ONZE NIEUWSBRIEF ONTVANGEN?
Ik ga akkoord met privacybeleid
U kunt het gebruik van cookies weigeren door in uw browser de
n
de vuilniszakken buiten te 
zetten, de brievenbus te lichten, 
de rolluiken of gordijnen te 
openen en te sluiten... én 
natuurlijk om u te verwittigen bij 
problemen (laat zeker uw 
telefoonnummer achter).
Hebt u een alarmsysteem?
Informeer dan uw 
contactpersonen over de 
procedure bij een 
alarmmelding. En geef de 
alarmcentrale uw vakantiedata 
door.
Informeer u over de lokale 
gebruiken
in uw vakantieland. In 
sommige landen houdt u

--

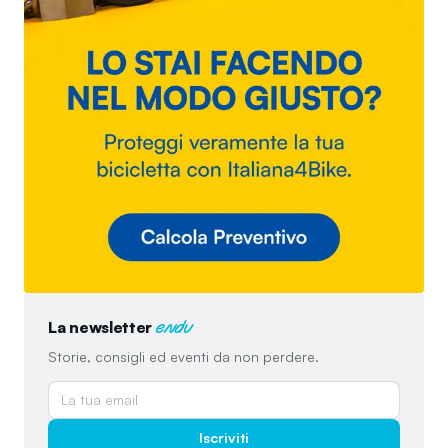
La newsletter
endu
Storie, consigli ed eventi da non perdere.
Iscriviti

▸ **Exercise instructions**:
Look back at the entries above. Retype the line with "ONZE NIEUWSBRIEF ONTVANGEN?", the line with "natuurlijk om u te verwittigen bij", and all lines in between.

▸ **Task solution**:
ONZE NIEUWSBRIEF ONTVANGEN?
Ik ga akkoord met privacybeleid
U kunt het gebruik van cookies weigeren door in uw browser de
n
de vuilniszakken buiten te 
zetten, de brievenbus te lichten, 
de rolluiken of gordijnen te 
openen en te sluiten... én 
natuurlijk om u te verwittigen bij 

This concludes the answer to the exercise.